• What you should do: Reproduce all the data exactly, without pictures.

Dataset records below:

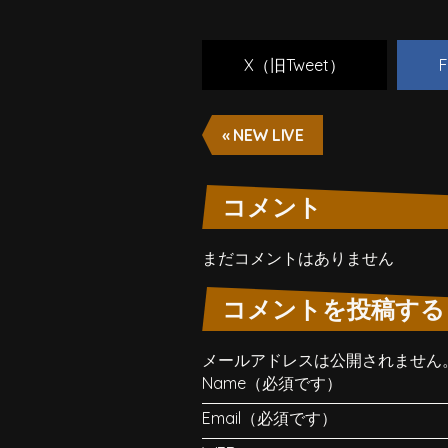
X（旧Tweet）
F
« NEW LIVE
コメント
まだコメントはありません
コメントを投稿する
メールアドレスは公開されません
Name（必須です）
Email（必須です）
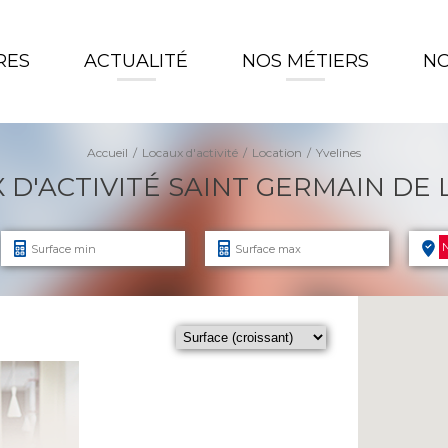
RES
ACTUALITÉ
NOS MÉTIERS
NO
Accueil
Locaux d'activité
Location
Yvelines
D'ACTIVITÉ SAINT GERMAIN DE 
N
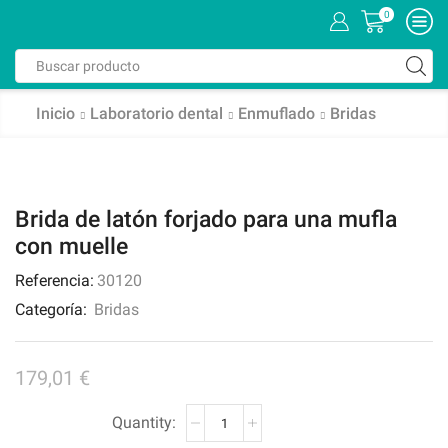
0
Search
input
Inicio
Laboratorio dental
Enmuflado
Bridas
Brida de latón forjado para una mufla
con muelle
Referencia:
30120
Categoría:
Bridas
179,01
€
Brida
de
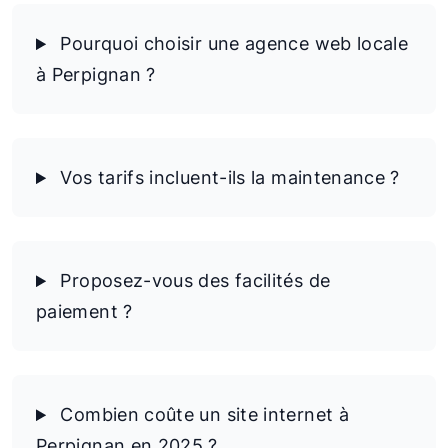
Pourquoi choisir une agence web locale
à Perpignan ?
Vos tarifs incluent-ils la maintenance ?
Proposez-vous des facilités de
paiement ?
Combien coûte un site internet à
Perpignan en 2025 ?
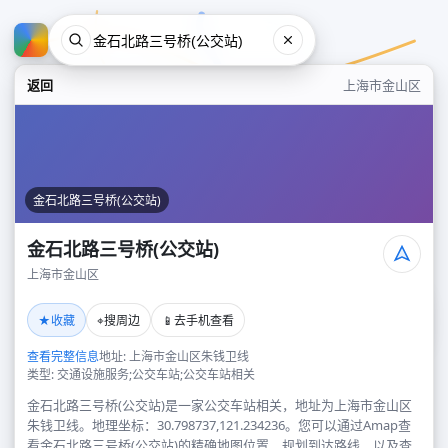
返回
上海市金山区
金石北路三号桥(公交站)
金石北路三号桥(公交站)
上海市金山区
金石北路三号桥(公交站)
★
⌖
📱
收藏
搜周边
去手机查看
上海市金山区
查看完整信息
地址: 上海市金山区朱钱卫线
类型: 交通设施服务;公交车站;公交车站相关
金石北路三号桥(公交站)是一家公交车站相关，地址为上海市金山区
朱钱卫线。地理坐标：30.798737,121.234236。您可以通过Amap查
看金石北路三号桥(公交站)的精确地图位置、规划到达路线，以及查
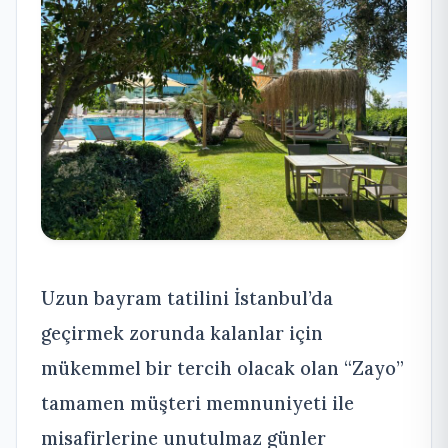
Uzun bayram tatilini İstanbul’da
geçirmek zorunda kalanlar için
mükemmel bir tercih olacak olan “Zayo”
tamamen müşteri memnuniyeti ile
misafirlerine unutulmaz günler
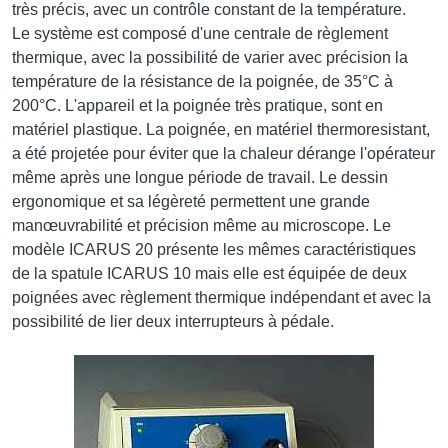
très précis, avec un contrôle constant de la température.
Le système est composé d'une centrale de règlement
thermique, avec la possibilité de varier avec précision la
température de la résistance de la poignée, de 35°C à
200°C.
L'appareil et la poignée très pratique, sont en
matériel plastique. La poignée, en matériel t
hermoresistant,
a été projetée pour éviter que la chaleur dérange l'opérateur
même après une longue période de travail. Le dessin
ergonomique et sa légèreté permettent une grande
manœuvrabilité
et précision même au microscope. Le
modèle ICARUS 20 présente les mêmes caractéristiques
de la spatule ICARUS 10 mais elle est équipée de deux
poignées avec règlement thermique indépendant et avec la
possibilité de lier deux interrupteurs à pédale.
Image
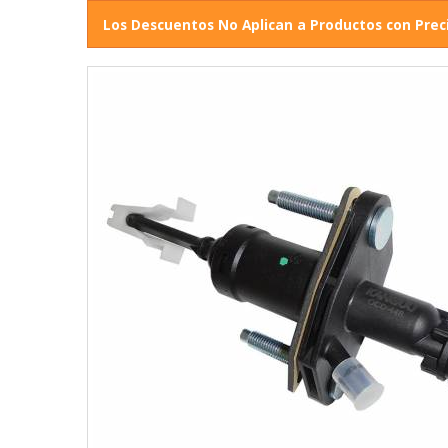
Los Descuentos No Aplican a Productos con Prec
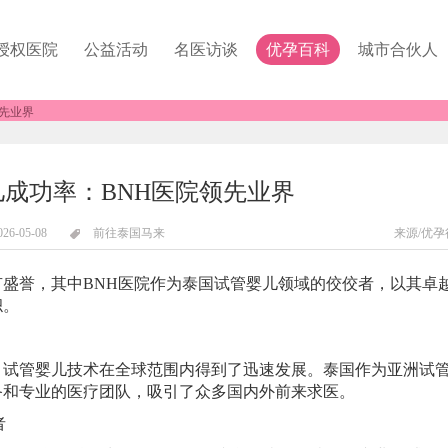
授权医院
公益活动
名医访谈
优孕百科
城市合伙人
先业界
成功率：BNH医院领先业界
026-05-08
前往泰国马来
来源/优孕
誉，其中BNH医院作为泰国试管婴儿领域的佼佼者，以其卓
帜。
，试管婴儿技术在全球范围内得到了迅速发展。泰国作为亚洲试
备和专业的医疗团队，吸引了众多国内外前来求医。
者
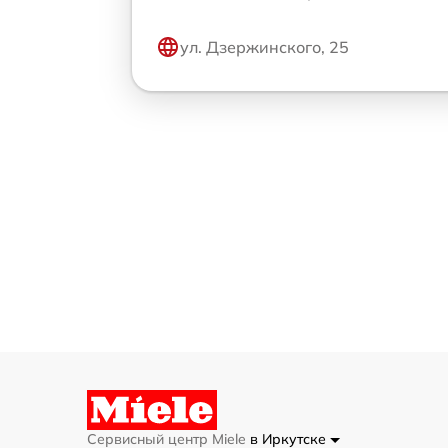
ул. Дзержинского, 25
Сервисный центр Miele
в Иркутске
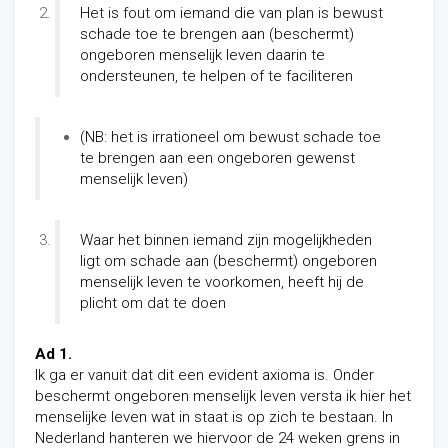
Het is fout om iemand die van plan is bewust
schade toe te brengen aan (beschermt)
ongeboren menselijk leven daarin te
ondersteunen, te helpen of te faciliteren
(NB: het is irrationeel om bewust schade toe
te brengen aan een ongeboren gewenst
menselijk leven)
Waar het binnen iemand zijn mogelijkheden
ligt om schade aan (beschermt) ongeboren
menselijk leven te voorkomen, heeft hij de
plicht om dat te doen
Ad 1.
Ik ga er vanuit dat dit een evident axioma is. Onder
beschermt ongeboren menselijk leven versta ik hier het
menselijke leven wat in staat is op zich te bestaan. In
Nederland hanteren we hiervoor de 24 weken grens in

End of Dataset records.

• Result of this exercise:
X（旧Tweet）
F
« NEW LIVE
コメント
まだコメントはありません
コメントを投稿する
メールアドレスは公開されません
Name（必須です）
Email（必須です）
RES
ACTUALITÉ
NOS MÉTIERS
NO
Accueil
Locaux d'activité
Location
Yvelines
D'ACTIVITÉ SAINT GERMAIN DE 
N
0
Search
input
Inicio
Laboratorio dental
Enmuflado
Bridas
Brida de latón forjado para una mufla
con muelle
Referencia:
30120
Categoría:
Bridas
179,01
€
Brida
de
Pourquoi choisir une agence web locale
à Perpignan ?
Vos tarifs incluent-ils la maintenance ?
Proposez-vous des facilités de
paiement ?
Combien coûte un site internet à
Perpignan en 2025 ?
返回
上海市金山区
金石北路三号桥(公交站)
金石北路三号桥(公交站)
上海市金山区
金石北路三号桥(公交站)
★
⌖
📱
收藏
搜周边
去手机查看
上海市金山区
查看完整信息
地址: 上海市金山区朱钱卫线
类型: 交通设施服务;公交车站;公交车站相关
金石北路三号桥(公交站)是一家公交车站相关，地址为上海市金山区
朱钱卫线。地理坐标：30.798737,121.234236。您可以通过Amap查
看金石北路三号桥(公交站)的精确地图位置、规划到达路线，以及查
Uzun bayram tatilini İstanbul’da
geçirmek zorunda kalanlar için
mükemmel bir tercih olacak olan “Zayo”
tamamen müşteri memnuniyeti ile
misafirlerine unutulmaz günler
très précis, avec un contrôle constant de la température.
Le système est composé d'une centrale de règlement
thermique, avec la possibilité de varier avec précision la
température de la résistance de la poignée, de 35°C à
200°C.
L'appareil et la poignée très pratique, sont en
matériel plastique. La poignée, en matériel t
hermoresistant,
a été projetée pour éviter que la chaleur dérange l'opérateur
même après une longue période de travail. Le dessin
ergonomique et sa légèreté permettent une grande
manœuvrabilité
et précision même au microscope. Le
modèle ICARUS 20 présente les mêmes caractéristiques
de la spatule ICARUS 10 mais elle est équipée de deux
poignées avec règlement thermique indépendant et avec la
possibilité de lier deux interrupteurs à pédale.
Image
Los Descuentos No Aplican a Productos con Prec
授权医院
公益活动
名医访谈
优孕百科
城市合伙人
先业界
成功率：BNH医院领先业界
026-05-08
前往泰国马来
来源/优孕
誉，其中BNH医院作为泰国试管婴儿领域的佼佼者，以其卓
帜。
，试管婴儿技术在全球范围内得到了迅速发展。泰国作为亚洲试
备和专业的医疗团队，吸引了众多国内外前来求医。
者
ул. Дзержинского, 25
Сервисный центр Miele
в Иркутске
Het is fout om iemand die van plan is bewust
schade toe te brengen aan (beschermt)
ongeboren menselijk leven daarin te
ondersteunen, te helpen of te faciliteren
(NB: het is irrationeel om bewust schade toe
te brengen aan een ongeboren gewenst
menselijk leven)
Waar het binnen iemand zijn mogelijkheden
ligt om schade aan (beschermt) ongeboren
menselijk leven te voorkomen, heeft hij de
plicht om dat te doen
Ad 1.
Ik ga er vanuit dat dit een evident axioma is. Onder
beschermt ongeboren menselijk leven versta ik hier het
menselijke leven wat in staat is op zich te bestaan. In
Nederland hanteren we hiervoor de 24 weken grens in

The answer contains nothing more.